> _YOUR OBJECTIVE_: Take the lines of the data below from the very first through the line containing "SHDSL и SDSL" and output them exactly, pictures excluded.

======== TASK INPUT

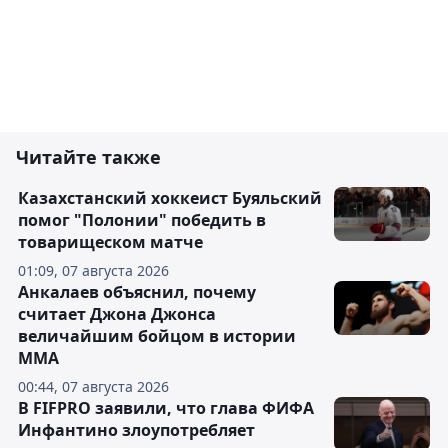
Читайте также
Казахстанский хоккеист Буяльский
помог "Полонии" победить в
товарищеском матче
01:09, 07 августа 2026
Анкалаев объяснил, почему
считает Джона Джонса
величайшим бойцом в истории
ММА
00:44, 07 августа 2026
В FIFPRO заявили, что глава ФИФА
Инфантино злоупотребляет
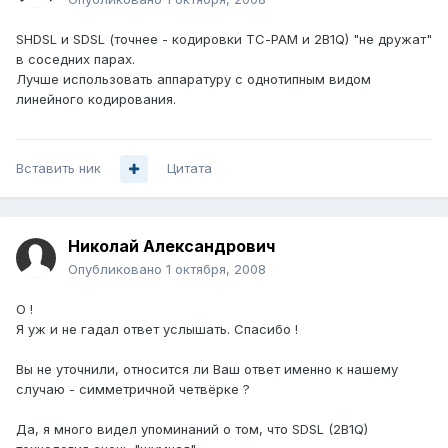
SHDSL и SDSL (точнее - кодировки TС-PAM и 2B1Q) "не дружат"
в соседних парах.
Лучше использовать аппаратуру с однотипным видом
линейного кодирования.
Вставить ник
Цитата
Николай Александрович
Опубликовано
1 октября, 2008
О !
Я уж и не гадал ответ услышать. Спасибо !
Вы не уточнили, относится ли Ваш ответ именно к нашему
случаю - симметричной четвёрке ?
Да, я много видел упоминаний о том, что SDSL (2B1Q)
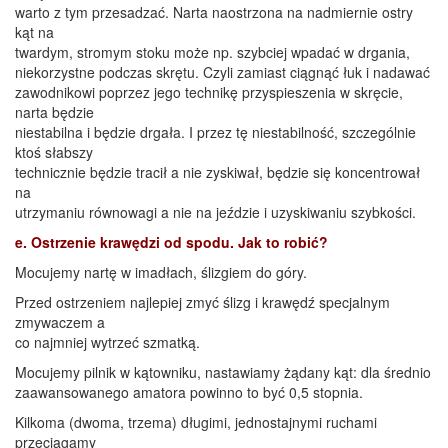
warto z tym przesadzać. Narta naostrzona na nadmiernie ostry
kąt na
twardym, stromym stoku może np. szybciej wpadać w drgania,
niekorzystne podczas skrętu. Czyli zamiast ciągnąć łuk i nadawać
zawodnikowi poprzez jego technikę przyspieszenia w skręcie,
narta będzie
niestabilna i będzie drgała. I przez tę niestabilność, szczególnie
ktoś słabszy
technicznie będzie tracił a nie zyskiwał, będzie się koncentrował
na
utrzymaniu równowagi a nie na jeździe i uzyskiwaniu szybkości.
e. Ostrzenie krawędzi od spodu. Jak to robić?
Mocujemy nartę w imadłach, ślizgiem do góry.
Przed ostrzeniem najlepiej zmyć ślizg i krawędź specjalnym
zmywaczem a
co najmniej wytrzeć szmatką.
Mocujemy pilnik w kątowniku, nastawiamy żądany kąt: dla średnio
zaawansowanego amatora powinno to być 0,5 stopnia.
Kilkoma (dwoma, trzema) długimi, jednostajnymi ruchami
przeciągamy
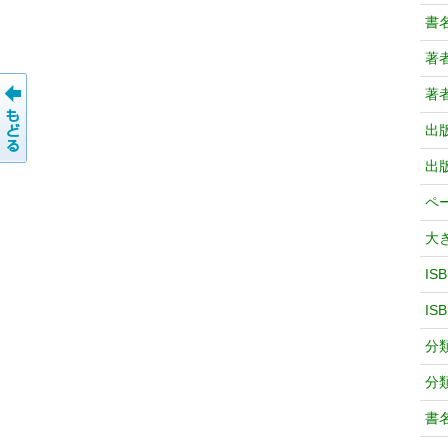
書
著
著
出
出
ペ
大
IS
IS
分
分
書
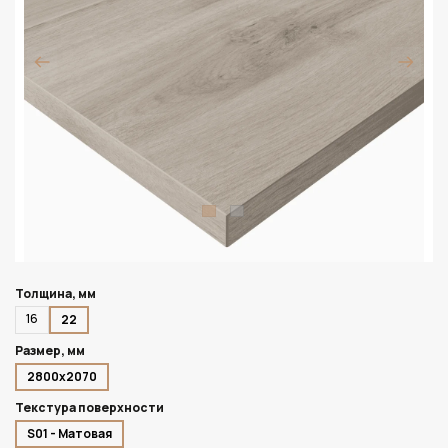
Толщина, мм
16
22
Размер, мм
2800х2070
Текстура поверхности
S01 - Матовая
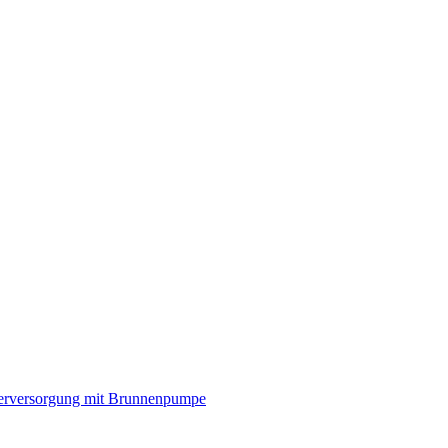
rversorgung mit Brunnenpumpe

================

> _WRITTEN ANSWER_:
Читайте также
Казахстанский хоккеист Буяльский
помог "Полонии" победить в
товарищеском матче
01:09, 07 августа 2026
Анкалаев объяснил, почему
считает Джона Джонса
величайшим бойцом в истории
ММА
00:44, 07 августа 2026
В FIFPRO заявили, что глава ФИФА
Инфантино злоупотребляет
SHDSL и SDSL (точнее - кодировки TС-PAM и 2B1Q) "не дружат"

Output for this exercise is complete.